* _Task brief_
Select from the records below every line that has the word "Metz" in it.

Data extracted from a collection
====

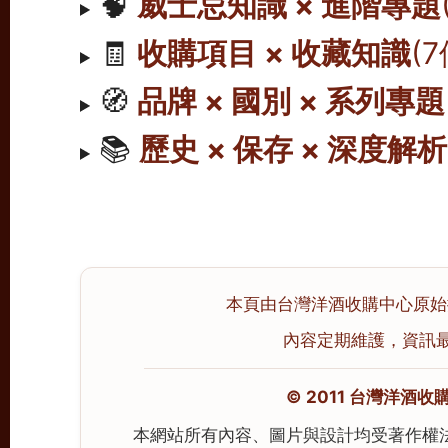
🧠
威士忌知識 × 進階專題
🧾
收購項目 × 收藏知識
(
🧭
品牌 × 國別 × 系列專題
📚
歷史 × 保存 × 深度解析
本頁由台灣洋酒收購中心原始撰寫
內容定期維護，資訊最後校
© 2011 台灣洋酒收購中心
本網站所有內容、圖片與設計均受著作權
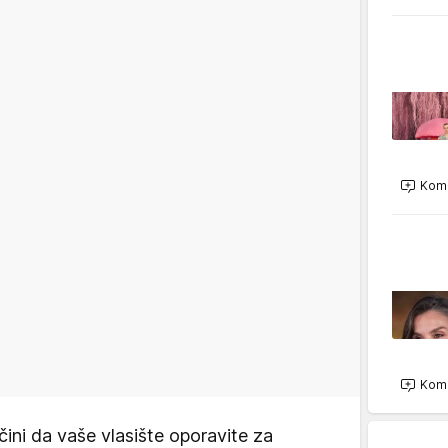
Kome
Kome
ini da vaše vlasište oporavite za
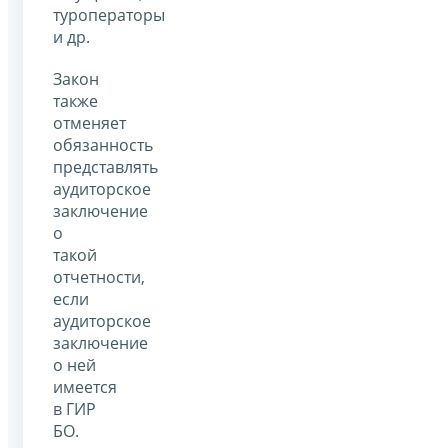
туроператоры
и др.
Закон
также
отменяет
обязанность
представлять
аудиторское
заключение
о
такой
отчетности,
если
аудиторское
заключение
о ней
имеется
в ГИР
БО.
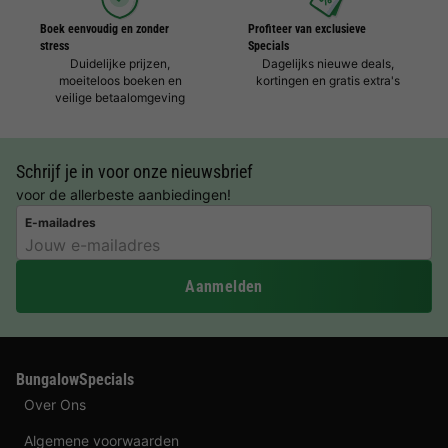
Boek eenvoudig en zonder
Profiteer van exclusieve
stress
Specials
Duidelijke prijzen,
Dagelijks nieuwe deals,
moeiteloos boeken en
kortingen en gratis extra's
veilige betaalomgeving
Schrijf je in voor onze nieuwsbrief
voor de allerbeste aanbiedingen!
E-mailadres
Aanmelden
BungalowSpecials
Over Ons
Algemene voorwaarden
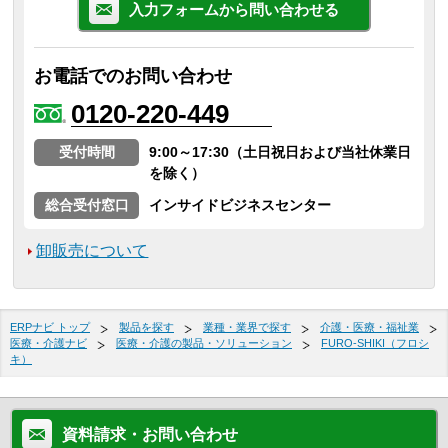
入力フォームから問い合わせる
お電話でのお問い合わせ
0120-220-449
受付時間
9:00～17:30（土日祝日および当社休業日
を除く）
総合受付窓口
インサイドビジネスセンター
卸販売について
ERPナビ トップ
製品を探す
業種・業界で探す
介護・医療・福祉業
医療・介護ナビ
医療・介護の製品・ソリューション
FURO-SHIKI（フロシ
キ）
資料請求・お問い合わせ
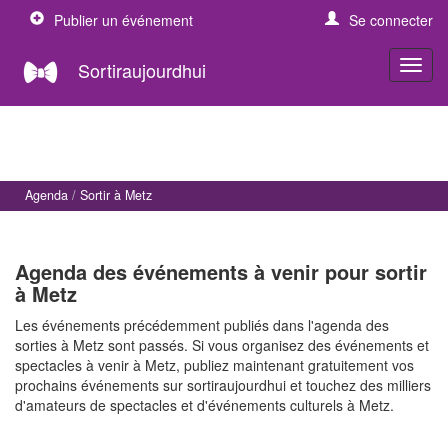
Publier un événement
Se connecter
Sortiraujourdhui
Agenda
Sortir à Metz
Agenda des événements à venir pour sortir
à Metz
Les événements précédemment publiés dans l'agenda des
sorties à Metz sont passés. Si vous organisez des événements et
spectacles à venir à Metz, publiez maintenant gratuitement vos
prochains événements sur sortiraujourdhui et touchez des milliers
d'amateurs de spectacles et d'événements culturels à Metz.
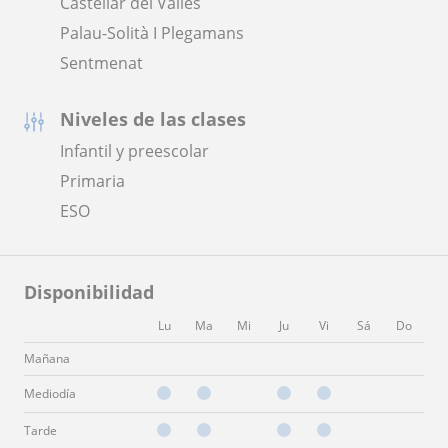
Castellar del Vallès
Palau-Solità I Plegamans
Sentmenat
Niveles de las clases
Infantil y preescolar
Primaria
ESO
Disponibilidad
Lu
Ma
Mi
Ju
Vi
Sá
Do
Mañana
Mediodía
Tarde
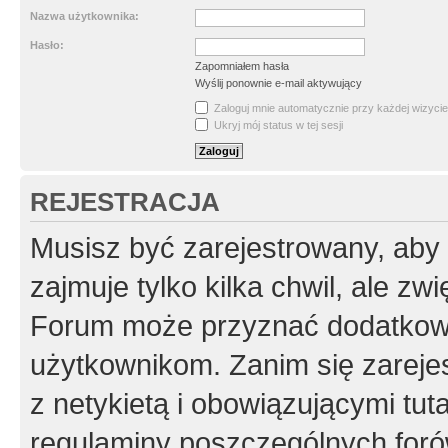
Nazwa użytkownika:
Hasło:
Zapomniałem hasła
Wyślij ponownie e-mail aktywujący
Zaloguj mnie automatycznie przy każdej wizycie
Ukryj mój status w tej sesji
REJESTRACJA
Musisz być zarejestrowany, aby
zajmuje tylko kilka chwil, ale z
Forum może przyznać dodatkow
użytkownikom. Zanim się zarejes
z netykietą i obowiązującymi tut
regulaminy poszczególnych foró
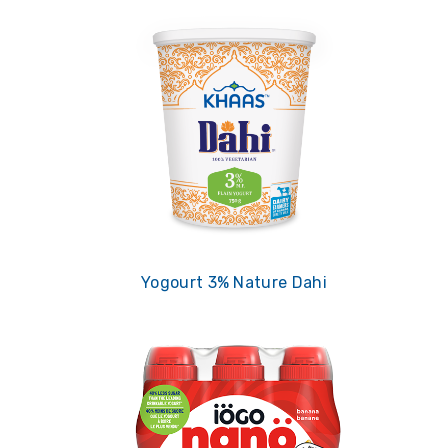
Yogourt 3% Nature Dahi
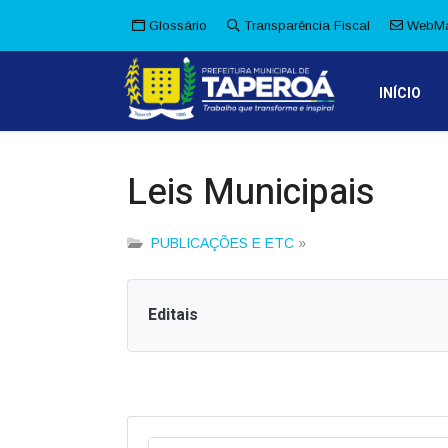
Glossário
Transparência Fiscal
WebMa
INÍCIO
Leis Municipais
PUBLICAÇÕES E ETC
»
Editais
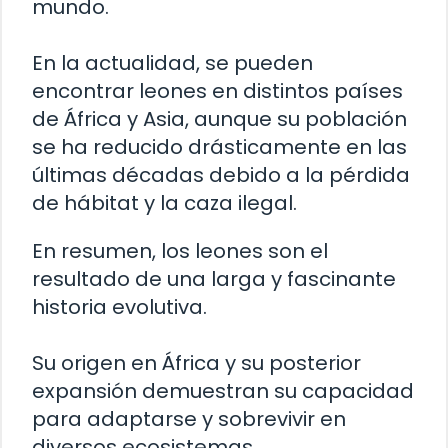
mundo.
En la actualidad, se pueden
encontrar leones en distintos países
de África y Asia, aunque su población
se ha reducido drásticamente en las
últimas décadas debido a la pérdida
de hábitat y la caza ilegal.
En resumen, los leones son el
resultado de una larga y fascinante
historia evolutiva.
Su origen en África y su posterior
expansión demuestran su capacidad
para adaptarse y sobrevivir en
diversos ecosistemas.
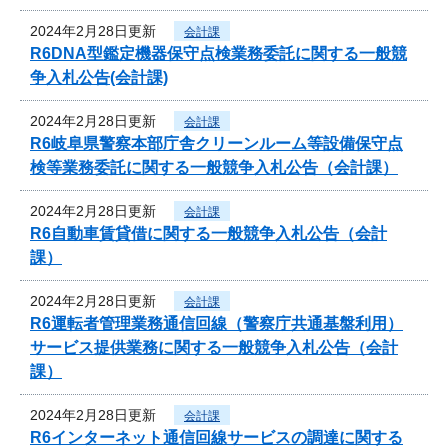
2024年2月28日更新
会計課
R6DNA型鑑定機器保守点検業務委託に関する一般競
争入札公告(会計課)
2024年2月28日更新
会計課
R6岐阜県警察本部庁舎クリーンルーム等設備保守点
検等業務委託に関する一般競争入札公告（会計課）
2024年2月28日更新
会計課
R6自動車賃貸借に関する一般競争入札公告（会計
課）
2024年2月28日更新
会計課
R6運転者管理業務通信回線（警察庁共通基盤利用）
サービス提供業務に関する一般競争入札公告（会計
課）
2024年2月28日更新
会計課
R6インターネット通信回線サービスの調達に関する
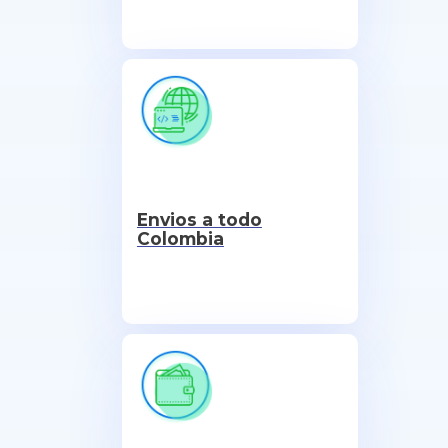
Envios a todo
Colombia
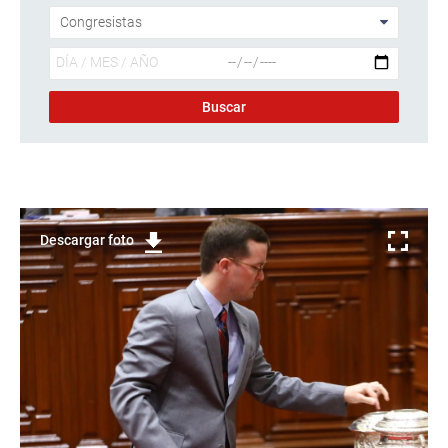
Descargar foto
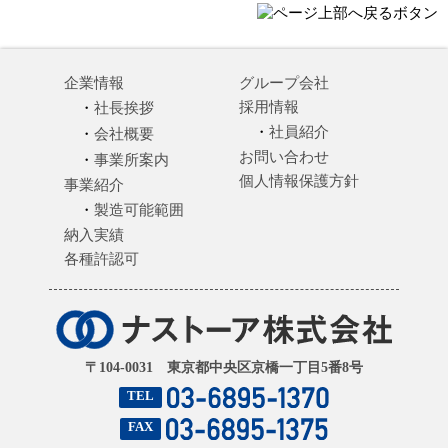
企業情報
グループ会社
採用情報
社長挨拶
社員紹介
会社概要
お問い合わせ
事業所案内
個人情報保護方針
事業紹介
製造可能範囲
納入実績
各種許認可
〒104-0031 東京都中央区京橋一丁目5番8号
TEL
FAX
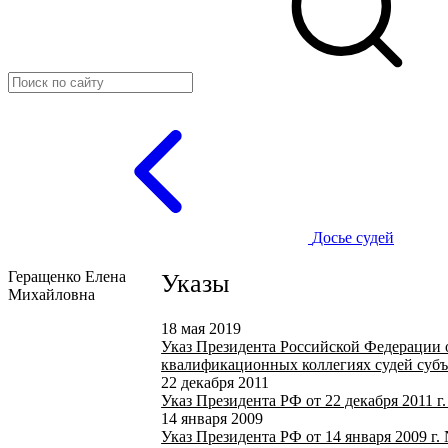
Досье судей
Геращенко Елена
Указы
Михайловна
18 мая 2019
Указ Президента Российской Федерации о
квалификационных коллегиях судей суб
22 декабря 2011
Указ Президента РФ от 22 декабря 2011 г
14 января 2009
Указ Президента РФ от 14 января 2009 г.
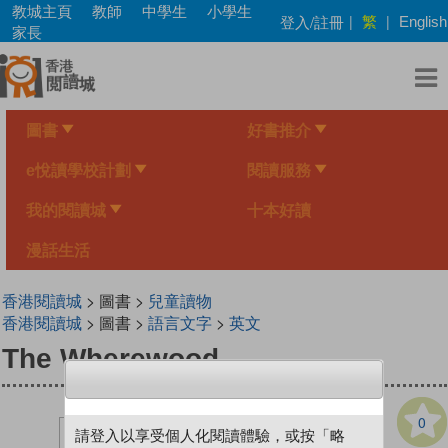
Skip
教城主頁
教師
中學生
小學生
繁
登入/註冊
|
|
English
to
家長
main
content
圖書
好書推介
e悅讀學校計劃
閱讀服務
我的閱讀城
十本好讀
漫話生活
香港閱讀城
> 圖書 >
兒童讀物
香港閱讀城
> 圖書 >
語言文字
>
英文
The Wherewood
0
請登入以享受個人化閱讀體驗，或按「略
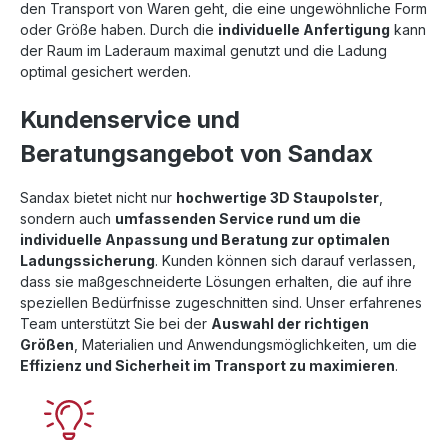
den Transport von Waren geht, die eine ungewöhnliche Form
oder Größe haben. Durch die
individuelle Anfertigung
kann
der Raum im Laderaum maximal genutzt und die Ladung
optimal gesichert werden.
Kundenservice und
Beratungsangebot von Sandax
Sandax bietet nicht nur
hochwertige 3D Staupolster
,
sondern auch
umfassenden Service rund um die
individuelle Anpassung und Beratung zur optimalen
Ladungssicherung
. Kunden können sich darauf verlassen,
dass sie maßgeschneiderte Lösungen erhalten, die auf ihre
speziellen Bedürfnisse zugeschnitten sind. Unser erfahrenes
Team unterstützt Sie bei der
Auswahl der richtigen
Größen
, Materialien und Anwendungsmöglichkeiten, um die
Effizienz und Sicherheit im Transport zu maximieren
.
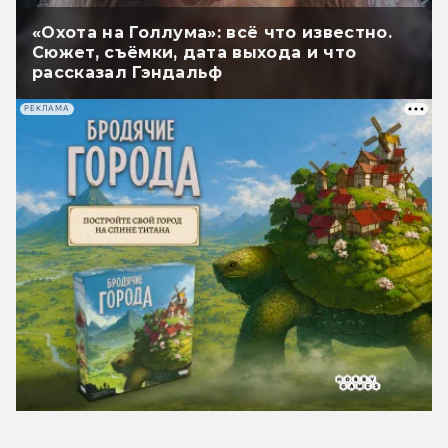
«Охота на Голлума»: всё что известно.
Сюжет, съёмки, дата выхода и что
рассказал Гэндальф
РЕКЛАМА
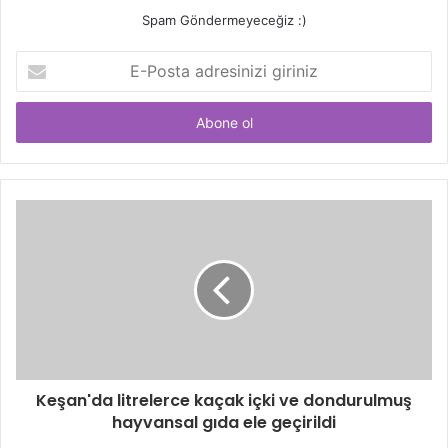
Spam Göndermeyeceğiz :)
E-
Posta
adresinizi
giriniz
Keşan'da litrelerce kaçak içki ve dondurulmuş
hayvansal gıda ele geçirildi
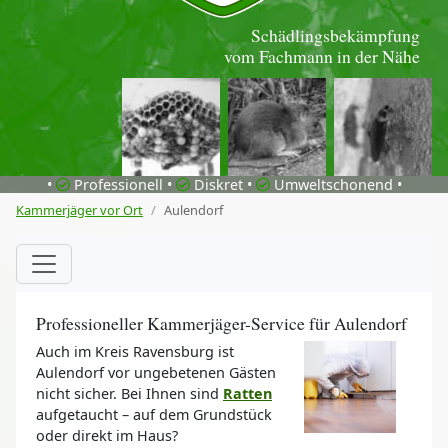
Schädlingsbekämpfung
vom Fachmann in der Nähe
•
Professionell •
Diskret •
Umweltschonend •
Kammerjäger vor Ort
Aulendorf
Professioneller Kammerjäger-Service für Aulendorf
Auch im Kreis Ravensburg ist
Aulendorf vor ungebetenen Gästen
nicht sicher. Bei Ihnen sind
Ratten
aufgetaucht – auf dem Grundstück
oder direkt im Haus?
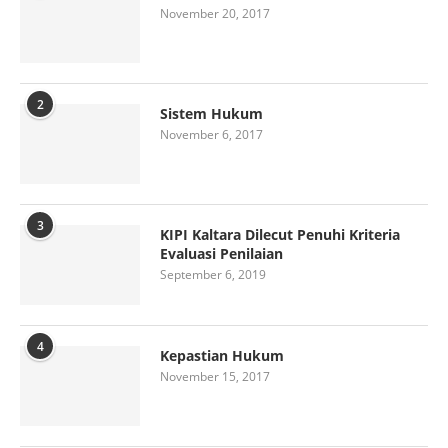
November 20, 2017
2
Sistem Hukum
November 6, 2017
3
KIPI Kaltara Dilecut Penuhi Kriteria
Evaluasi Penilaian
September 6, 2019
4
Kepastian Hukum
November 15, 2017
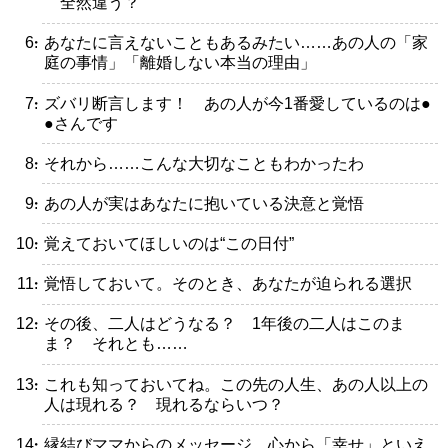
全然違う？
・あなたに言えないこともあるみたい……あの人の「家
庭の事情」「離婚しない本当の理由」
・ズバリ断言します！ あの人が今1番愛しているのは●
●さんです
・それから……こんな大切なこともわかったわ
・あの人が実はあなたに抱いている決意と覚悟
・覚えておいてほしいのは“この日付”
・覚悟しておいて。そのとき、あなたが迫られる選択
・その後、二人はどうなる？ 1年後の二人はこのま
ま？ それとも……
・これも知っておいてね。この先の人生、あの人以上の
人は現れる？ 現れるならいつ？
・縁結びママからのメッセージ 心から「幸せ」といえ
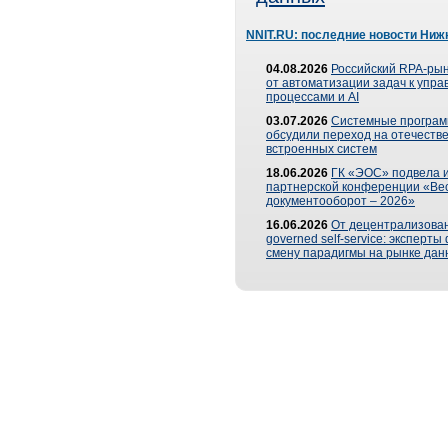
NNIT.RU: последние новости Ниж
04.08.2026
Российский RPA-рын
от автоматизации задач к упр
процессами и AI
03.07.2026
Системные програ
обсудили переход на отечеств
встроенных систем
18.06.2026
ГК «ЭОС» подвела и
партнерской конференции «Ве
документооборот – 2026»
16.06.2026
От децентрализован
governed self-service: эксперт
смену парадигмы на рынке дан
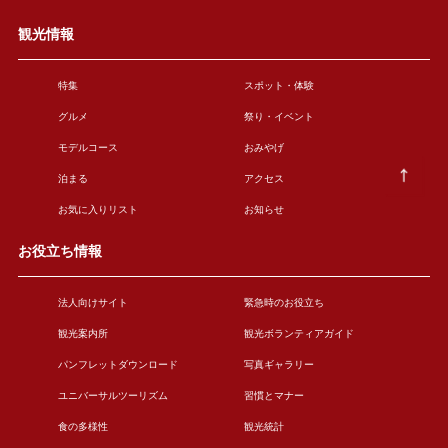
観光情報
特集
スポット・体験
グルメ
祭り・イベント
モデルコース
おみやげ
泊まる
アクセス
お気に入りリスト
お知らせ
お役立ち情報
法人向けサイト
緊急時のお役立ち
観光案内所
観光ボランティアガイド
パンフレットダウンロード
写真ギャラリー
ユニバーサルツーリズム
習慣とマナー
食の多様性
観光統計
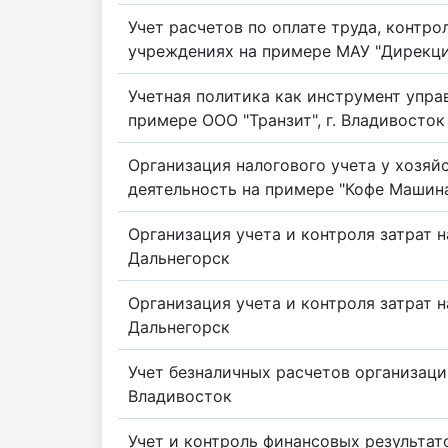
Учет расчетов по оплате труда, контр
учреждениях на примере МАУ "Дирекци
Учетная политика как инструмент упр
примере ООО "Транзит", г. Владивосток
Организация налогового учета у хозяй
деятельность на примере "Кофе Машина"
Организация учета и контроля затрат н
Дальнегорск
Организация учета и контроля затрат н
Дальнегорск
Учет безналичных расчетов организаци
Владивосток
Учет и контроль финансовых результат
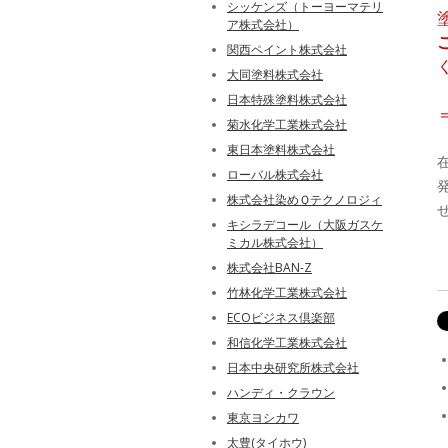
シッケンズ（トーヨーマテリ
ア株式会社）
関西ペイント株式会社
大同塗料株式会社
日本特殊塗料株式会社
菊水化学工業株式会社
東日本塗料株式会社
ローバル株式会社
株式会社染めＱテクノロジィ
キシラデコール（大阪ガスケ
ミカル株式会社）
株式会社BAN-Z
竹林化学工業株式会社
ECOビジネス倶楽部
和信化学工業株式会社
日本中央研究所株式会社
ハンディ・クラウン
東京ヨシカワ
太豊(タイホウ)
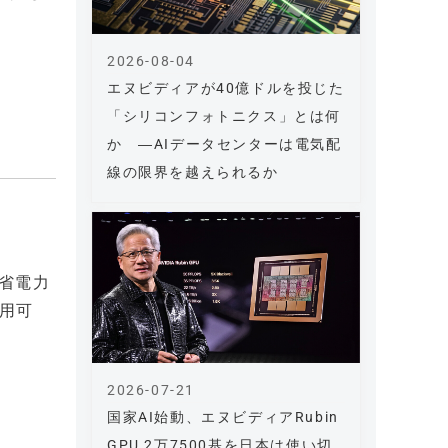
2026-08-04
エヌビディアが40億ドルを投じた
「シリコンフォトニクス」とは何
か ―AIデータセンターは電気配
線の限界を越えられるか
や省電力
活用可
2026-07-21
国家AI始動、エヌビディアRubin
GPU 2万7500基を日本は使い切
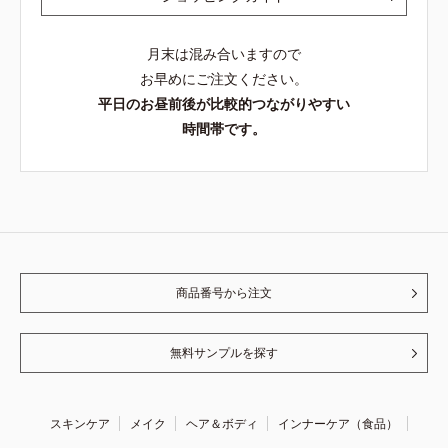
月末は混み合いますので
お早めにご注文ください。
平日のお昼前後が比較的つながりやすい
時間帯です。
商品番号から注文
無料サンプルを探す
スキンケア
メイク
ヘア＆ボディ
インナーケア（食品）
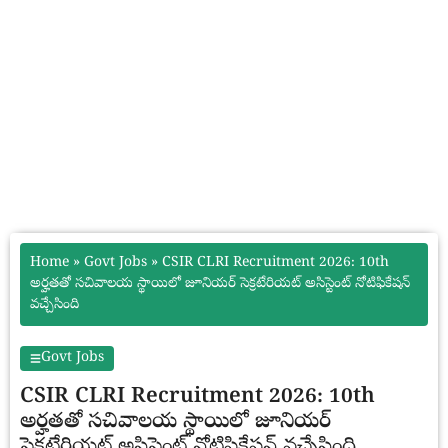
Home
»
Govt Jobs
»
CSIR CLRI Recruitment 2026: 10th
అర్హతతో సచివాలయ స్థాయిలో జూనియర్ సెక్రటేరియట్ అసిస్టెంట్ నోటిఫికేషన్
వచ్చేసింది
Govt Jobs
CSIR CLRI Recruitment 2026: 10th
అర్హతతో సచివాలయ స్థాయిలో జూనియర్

====

* _Reply to the task_
Sortir à Metz
à Metz
sorties à Metz sont passés. Si vous organisez des événements et
spectacles à venir à Metz, publiez maintenant gratuitement vos
d'amateurs de spectacles et d'événements culturels à Metz.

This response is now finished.